John has been involved in originating, structuring and closing investments of more than $730 million to finance 1.8 million square feet of commercial development and over 15,400 units of housing. Prior to Enterprise, John spent four years with Prudential Mortgage Capital Company where he originated and structured $336 million in affordable housing loans. From 1999 until 2002, John was a vice president at Muni Mae (now MMA Financial). In that capacity, John originated and underwrote multifamily tax-exempt bond transactions and originated conventional construction loans as well as Fannie Mae permanent loans. Before joining Muni Mae, John spent five years with Enterprise as the manager of the Enterprise Loan Fund, and then structuring low-income housing tax credit transactions with the New York Equity Fund and the City of New York. John began his career as a community organizer in Southeast Washington, D.C. and as a developer of affordable housing, with SOME (So Others Might Eat). John holds a Bachelor degree in Finance from St. Bonaventure University and a Master of Public Policy with concentrations in Social Policy and Public Sector Financial Management from the University of Maryland, School of Public Policy.

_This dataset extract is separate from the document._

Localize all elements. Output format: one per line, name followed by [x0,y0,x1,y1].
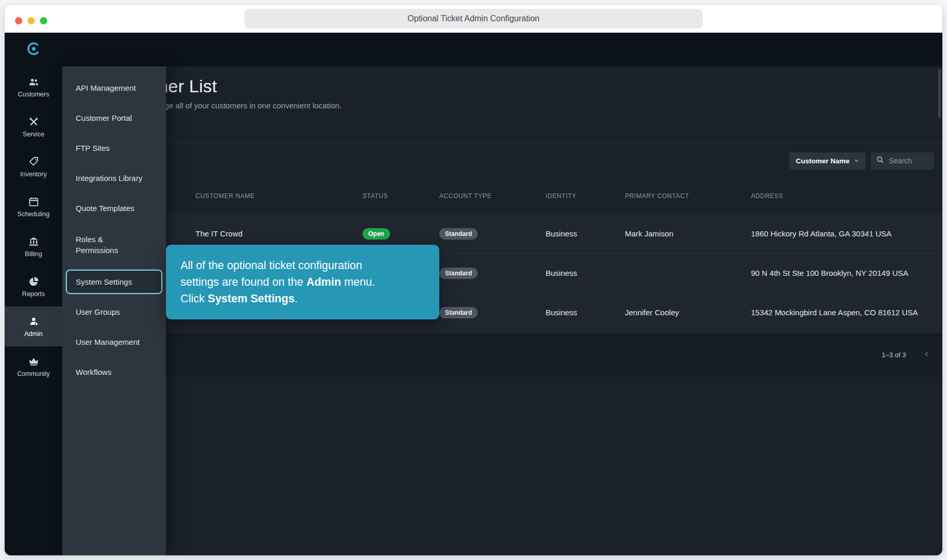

Douglas has more than 25 years of commercial real estate industry experience. Prior to this role, he was a managing director at JPMorgan Asset Management-Global Real Assets. In his 12 years at JPMorganChase, he co-authored the investment thesis and served as the co-Portfolio Manager of the $180 million green real estate Urban Renaissance Property Fund. The Fund uniquely invested ONLY in sustainable real estate. Preceding this assignment, he was a Client Portfolio Manager for JPMorgan Asset Management where he was responsible for raising capital while also helping clients such as the pension plans of New York City, City of Baltimore, and Jacksonville Police and Fire design and implement their real estate strategies as a trusted fiduciary. He raised during his tenure more than $1.2 billion in new business for the firm.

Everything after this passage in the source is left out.